Das Resultat ist ein äußerst dreckiger Einblick in das fiktionalisierte Leben von Lucas und seinem Komplizen Ottis Toole. Aufgrund der spärlichen Mittel ist der Film sehr dokumentarisch inszeniert. Wir werden ohne jegliche Exposition in das Leben von Henry (Michael Rooker), seinem Kumpel Ottis und dessen Schwester geworfen und dürfen mit dem Trio ein paar Tage verbringen. Henry bietet keine konventionelle Dramaturgie. Wir beobachten Henry bei der Arbeit, beim Essen, beim Aufräumen, beim Morden, beim Ausgehen, beim Zerstückeln, beim Kartenspielen. Diese Erzählweise, die Inszenierung und besonders auch Michael Rookers eindringliches Spiel erzeugen eine ungeheure Atmosphäre und Gänsehaut. McNaughtons Henry ist dabei die Gegenthese zum hochstilisierten Slasher-Killer à la Freddy Krueger oder Jason Voorhees. Hier wird nicht mehr von einem Kill zum nächsten gejubelt und sich an den famosen Effekten ergötzt, stattdessen wird der Serienkiller wieder in die dreckige Realität zurückgeholt. Henry ist kein supercooler Killer mit einem lockeren Spruch auf den Lippen. Bei Henry gibt es Mord ganz ohne Glanz und Gloria. Mord als dreckiges Handwerk.
Henry: Portrait of a Serial Killer ist eines der ganz großen Meisterwerke des Serienkillerfilms. Als Gegenthese zum Slasher und als Reflexion über die Rezeption von Mediengewalt kann der Film gar nicht genug gelobt werden. Aber auch davon abgesehen ist der Film ein gnadenloser, harter Schlag in die Magengrube. Authentischer, grausamer und dreckiger hat man Serienkiller selten gesehen. [Florian]
Platz 27: Audition (1999)
Sieben Jahre nach dem Tod seiner Frau will der japanische Geschäftsmann Aoyama wieder heiraten. Sein bester Freund, seines Zeichens TV-Produzent, engagiert für ihn ein Casting für eine Filmproduktion, damit Aoyama auf diesem Weg neue Frauen kennenlernen kann.
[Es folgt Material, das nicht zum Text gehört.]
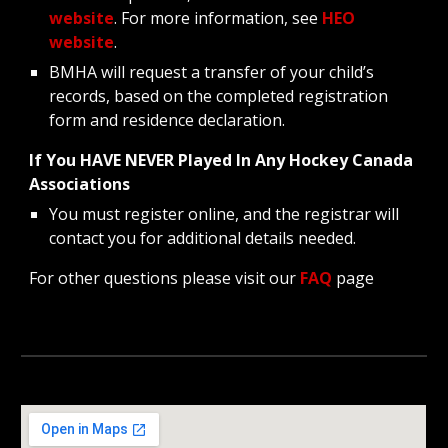
website
. For more information, see
HEO
website
.
BMHA will request a transfer of your child’s
records, based on the completed registration
form and residence declaration.
If You HAVE NEVER Played In Any Hockey Canada
Associations
You must register online, and the registrar will
contact you for additional details needed.
For other questions please visit our
FAQ
page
Die junge, schüchterne Asami erweckt schnell sein Interesse, die beiden gehen wiederholt miteinander aus und lernen sich besser kennen. Bei einem romantischen Wochenendausflug, den Aoyama eigentlich für einen Hochzeitsantrag nutzen wollte, verschwindet Asami auf einmal spurlos. Als sich der verwirrte Aoyama auf die Suche nach ihr macht, muss er schon bald schmerzvoll feststellen, dass er dem Rat seines Freundes, sie zu vergessen, besser befolgt hätte…
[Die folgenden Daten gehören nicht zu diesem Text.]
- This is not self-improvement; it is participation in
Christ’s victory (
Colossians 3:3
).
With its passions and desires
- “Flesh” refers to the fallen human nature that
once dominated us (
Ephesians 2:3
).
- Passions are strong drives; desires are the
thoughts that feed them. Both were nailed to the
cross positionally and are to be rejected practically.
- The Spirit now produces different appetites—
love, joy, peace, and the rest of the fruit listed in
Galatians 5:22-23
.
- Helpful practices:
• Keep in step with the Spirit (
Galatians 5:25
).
Audition ist kein Horrorfilm im üblichen Sinne. Vielmehr beginnt er als behutsames Liebes-Drama, dessen Horror-Pforten sich erst sehr spät öffnen: Er nimmt die Zuschauer vorsichtig an die Hand, entfaltet langsam aber mit Bedacht eine merkwürdige Geschichte voller Ungereimtheiten, die in schrecklichen Visionen münden und vermag es gerade deswegen, einen unheilschwangeren Sog zu erzeugen, der sich ab einem gewissen Zeitpunkt in blanken Terror entlädt. Wir erleben Aoyama als einen verlorenen Romantiker in einer Welt der Oberflächlichkeit und Einsamkeit, der eher noch verliebt ist in die Idee von wahrer Liebe. Als er glaubt, sie gefunden zu haben, wird er konsequenter Weise von seiner Zuneigung so sehr geblendet, dass er nicht mal den Abgrund sieht, auf den er trotz aller Vorwarnungen unweigerlich zusteuert. Die verträumte Musik und die vielsagende Bildsprache unterstreichen stets seine Gefangenschaft in der Vorstellung naiver Glückseligkeit, die ihn letztendlich ins Verderben reißen wird.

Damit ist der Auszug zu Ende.